## Description of the task:
Return each entry unchanged.

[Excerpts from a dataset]
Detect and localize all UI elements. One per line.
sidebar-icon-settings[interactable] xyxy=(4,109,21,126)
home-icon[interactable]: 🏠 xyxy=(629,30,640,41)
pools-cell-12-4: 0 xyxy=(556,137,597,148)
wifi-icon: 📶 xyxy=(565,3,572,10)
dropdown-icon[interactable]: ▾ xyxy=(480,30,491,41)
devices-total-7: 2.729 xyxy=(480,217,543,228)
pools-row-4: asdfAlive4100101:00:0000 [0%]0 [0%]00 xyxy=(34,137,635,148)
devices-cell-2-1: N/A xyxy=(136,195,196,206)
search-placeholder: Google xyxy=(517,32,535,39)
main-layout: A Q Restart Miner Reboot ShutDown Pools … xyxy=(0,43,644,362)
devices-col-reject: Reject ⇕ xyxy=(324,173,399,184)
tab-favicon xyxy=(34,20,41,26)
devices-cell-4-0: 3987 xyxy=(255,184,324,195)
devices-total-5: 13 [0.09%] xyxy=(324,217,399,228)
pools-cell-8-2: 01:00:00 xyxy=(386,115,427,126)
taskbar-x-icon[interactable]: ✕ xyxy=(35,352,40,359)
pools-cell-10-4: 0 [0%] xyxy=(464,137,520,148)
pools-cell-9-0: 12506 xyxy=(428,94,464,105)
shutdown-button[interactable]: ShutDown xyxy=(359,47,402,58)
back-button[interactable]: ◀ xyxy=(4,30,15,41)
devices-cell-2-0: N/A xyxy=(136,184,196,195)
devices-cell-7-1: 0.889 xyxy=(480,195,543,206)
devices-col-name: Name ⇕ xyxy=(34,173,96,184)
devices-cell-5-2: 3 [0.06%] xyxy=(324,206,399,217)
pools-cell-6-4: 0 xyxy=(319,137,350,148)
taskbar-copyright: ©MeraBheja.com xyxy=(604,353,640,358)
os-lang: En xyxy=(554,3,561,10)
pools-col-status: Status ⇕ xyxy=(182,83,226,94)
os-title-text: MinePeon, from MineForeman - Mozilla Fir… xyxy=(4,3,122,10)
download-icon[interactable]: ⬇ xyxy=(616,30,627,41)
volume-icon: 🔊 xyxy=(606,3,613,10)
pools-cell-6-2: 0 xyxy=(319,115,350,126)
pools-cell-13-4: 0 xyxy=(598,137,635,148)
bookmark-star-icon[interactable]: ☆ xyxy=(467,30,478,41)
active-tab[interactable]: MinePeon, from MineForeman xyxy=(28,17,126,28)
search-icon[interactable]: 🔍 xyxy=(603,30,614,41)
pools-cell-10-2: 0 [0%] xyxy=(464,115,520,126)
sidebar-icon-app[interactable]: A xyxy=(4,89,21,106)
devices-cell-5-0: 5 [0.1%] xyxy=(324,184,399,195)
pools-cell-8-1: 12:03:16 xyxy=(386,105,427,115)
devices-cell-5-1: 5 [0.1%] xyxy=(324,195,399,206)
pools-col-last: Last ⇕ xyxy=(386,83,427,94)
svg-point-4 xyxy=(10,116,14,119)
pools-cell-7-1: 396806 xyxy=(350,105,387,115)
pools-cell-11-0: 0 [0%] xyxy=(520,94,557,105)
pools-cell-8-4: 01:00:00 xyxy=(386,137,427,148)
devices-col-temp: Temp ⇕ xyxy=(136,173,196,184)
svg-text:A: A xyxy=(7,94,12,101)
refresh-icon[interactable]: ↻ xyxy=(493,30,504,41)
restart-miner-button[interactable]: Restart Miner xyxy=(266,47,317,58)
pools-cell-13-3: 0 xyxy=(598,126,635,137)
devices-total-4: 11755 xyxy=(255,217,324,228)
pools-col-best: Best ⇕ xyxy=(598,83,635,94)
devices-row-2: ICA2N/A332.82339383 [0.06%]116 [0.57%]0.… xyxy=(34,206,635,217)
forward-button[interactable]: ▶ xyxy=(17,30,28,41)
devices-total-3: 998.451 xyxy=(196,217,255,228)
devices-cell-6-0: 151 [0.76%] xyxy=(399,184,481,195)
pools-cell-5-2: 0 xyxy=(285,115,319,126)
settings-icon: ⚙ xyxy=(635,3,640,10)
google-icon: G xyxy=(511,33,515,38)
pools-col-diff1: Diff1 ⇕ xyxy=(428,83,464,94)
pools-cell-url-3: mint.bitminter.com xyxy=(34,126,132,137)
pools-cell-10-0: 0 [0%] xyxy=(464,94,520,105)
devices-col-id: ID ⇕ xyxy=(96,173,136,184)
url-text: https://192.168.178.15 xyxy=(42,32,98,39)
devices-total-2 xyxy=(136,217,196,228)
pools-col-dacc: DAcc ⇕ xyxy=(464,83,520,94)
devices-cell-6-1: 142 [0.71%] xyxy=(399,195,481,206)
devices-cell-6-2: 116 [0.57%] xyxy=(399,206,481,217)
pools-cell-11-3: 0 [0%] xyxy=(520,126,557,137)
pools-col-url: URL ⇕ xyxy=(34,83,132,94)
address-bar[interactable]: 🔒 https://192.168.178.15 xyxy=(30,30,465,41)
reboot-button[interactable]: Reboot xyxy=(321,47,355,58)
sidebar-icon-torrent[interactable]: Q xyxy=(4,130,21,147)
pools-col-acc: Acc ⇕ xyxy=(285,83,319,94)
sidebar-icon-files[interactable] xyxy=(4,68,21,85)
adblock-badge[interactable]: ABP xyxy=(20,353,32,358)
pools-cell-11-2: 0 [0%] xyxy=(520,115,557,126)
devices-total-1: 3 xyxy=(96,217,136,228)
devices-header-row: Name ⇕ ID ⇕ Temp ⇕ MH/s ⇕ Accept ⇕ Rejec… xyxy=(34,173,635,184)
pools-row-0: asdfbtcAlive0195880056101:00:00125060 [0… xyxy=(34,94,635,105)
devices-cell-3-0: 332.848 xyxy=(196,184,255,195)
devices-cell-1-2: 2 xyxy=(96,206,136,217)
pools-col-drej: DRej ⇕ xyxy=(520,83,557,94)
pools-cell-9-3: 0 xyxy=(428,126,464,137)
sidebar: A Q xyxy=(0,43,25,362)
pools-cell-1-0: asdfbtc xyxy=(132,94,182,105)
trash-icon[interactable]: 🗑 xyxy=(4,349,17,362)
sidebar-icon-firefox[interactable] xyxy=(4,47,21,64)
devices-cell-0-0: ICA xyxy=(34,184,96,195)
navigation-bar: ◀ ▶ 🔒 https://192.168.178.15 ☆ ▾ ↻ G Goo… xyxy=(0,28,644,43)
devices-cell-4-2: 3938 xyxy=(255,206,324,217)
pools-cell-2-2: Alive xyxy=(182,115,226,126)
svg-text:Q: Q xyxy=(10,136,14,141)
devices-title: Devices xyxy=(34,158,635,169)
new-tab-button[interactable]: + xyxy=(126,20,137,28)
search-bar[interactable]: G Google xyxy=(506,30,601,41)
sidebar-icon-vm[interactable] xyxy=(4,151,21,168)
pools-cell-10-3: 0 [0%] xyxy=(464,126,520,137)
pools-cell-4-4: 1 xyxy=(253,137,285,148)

## Solution to this problem:
Detect and localize all UI elements. One per line.
sidebar-icon-settings[interactable] xyxy=(4,109,21,126)
home-icon[interactable]: 🏠 xyxy=(629,30,640,41)
pools-cell-12-4: 0 xyxy=(556,137,597,148)
wifi-icon: 📶 xyxy=(565,3,572,10)
dropdown-icon[interactable]: ▾ xyxy=(480,30,491,41)
devices-total-7: 2.729 xyxy=(480,217,543,228)
pools-row-4: asdfAlive4100101:00:0000 [0%]0 [0%]00 xyxy=(34,137,635,148)
devices-cell-2-1: N/A xyxy=(136,195,196,206)
search-placeholder: Google xyxy=(517,32,535,39)
main-layout: A Q Restart Miner Reboot ShutDown Pools … xyxy=(0,43,644,362)
devices-col-reject: Reject ⇕ xyxy=(324,173,399,184)
tab-favicon xyxy=(34,20,41,26)
devices-cell-4-0: 3987 xyxy=(255,184,324,195)
devices-total-5: 13 [0.09%] xyxy=(324,217,399,228)
pools-cell-8-2: 01:00:00 xyxy=(386,115,427,126)
taskbar-x-icon[interactable]: ✕ xyxy=(35,352,40,359)
pools-cell-10-4: 0 [0%] xyxy=(464,137,520,148)
pools-cell-9-0: 12506 xyxy=(428,94,464,105)
shutdown-button[interactable]: ShutDown xyxy=(359,47,402,58)
back-button[interactable]: ◀ xyxy=(4,30,15,41)
devices-cell-2-0: N/A xyxy=(136,184,196,195)
devices-cell-7-1: 0.889 xyxy=(480,195,543,206)
devices-col-name: Name ⇕ xyxy=(34,173,96,184)
devices-cell-5-2: 3 [0.06%] xyxy=(324,206,399,217)
pools-cell-6-4: 0 xyxy=(319,137,350,148)
taskbar-copyright: ©MeraBheja.com xyxy=(604,353,640,358)
os-lang: En xyxy=(554,3,561,10)
pools-col-status: Status ⇕ xyxy=(182,83,226,94)
os-title-text: MinePeon, from MineForeman - Mozilla Fir… xyxy=(4,3,122,10)
download-icon[interactable]: ⬇ xyxy=(616,30,627,41)
volume-icon: 🔊 xyxy=(606,3,613,10)
pools-cell-6-2: 0 xyxy=(319,115,350,126)
pools-cell-13-4: 0 xyxy=(598,137,635,148)
bookmark-star-icon[interactable]: ☆ xyxy=(467,30,478,41)
active-tab[interactable]: MinePeon, from MineForeman xyxy=(28,17,126,28)
search-icon[interactable]: 🔍 xyxy=(603,30,614,41)
pools-cell-10-2: 0 [0%] xyxy=(464,115,520,126)
sidebar-icon-app[interactable]: A xyxy=(4,89,21,106)
devices-cell-5-0: 5 [0.1%] xyxy=(324,184,399,195)
pools-cell-8-1: 12:03:16 xyxy=(386,105,427,115)
devices-cell-5-1: 5 [0.1%] xyxy=(324,195,399,206)
pools-col-last: Last ⇕ xyxy=(386,83,427,94)
svg-point-4 xyxy=(10,116,14,119)
pools-cell-7-1: 396806 xyxy=(350,105,387,115)
pools-cell-11-0: 0 [0%] xyxy=(520,94,557,105)
pools-cell-8-4: 01:00:00 xyxy=(386,137,427,148)
devices-col-temp: Temp ⇕ xyxy=(136,173,196,184)
svg-text:A: A xyxy=(7,94,12,101)
refresh-icon[interactable]: ↻ xyxy=(493,30,504,41)
restart-miner-button[interactable]: Restart Miner xyxy=(266,47,317,58)
pools-cell-13-3: 0 xyxy=(598,126,635,137)
devices-total-4: 11755 xyxy=(255,217,324,228)
pools-col-best: Best ⇕ xyxy=(598,83,635,94)
devices-row-2: ICA2N/A332.82339383 [0.06%]116 [0.57%]0.… xyxy=(34,206,635,217)
forward-button[interactable]: ▶ xyxy=(17,30,28,41)
devices-total-3: 998.451 xyxy=(196,217,255,228)
devices-cell-6-0: 151 [0.76%] xyxy=(399,184,481,195)
pools-cell-5-2: 0 xyxy=(285,115,319,126)
settings-icon: ⚙ xyxy=(635,3,640,10)
google-icon: G xyxy=(511,33,515,38)
pools-col-diff1: Diff1 ⇕ xyxy=(428,83,464,94)
pools-cell-url-3: mint.bitminter.com xyxy=(34,126,132,137)
pools-cell-10-0: 0 [0%] xyxy=(464,94,520,105)
devices-col-id: ID ⇕ xyxy=(96,173,136,184)
url-text: https://192.168.178.15 xyxy=(42,32,98,39)
devices-total-2 xyxy=(136,217,196,228)
pools-col-dacc: DAcc ⇕ xyxy=(464,83,520,94)
devices-cell-6-1: 142 [0.71%] xyxy=(399,195,481,206)
devices-cell-6-2: 116 [0.57%] xyxy=(399,206,481,217)
pools-cell-11-3: 0 [0%] xyxy=(520,126,557,137)
pools-col-url: URL ⇕ xyxy=(34,83,132,94)
address-bar[interactable]: 🔒 https://192.168.178.15 xyxy=(30,30,465,41)
reboot-button[interactable]: Reboot xyxy=(321,47,355,58)
sidebar-icon-torrent[interactable]: Q xyxy=(4,130,21,147)
pools-col-acc: Acc ⇕ xyxy=(285,83,319,94)
sidebar-icon-files[interactable] xyxy=(4,68,21,85)
adblock-badge[interactable]: ABP xyxy=(20,353,32,358)
pools-cell-11-2: 0 [0%] xyxy=(520,115,557,126)
devices-total-1: 3 xyxy=(96,217,136,228)
devices-header-row: Name ⇕ ID ⇕ Temp ⇕ MH/s ⇕ Accept ⇕ Rejec… xyxy=(34,173,635,184)
pools-row-0: asdfbtcAlive0195880056101:00:00125060 [0… xyxy=(34,94,635,105)
devices-cell-3-0: 332.848 xyxy=(196,184,255,195)
devices-cell-1-2: 2 xyxy=(96,206,136,217)
pools-col-drej: DRej ⇕ xyxy=(520,83,557,94)
pools-cell-9-3: 0 xyxy=(428,126,464,137)
sidebar: A Q xyxy=(0,43,25,362)
pools-cell-1-0: asdfbtc xyxy=(132,94,182,105)
trash-icon[interactable]: 🗑 xyxy=(4,349,17,362)
sidebar-icon-firefox[interactable] xyxy=(4,47,21,64)
devices-cell-0-0: ICA xyxy=(34,184,96,195)
navigation-bar: ◀ ▶ 🔒 https://192.168.178.15 ☆ ▾ ↻ G Goo… xyxy=(0,28,644,43)
devices-cell-4-2: 3938 xyxy=(255,206,324,217)
pools-cell-2-2: Alive xyxy=(182,115,226,126)
svg-text:Q: Q xyxy=(10,136,14,141)
devices-title: Devices xyxy=(34,158,635,169)
new-tab-button[interactable]: + xyxy=(126,20,137,28)
search-bar[interactable]: G Google xyxy=(506,30,601,41)
sidebar-icon-vm[interactable] xyxy=(4,151,21,168)
pools-cell-10-3: 0 [0%] xyxy=(464,126,520,137)
pools-cell-4-4: 1 xyxy=(253,137,285,148)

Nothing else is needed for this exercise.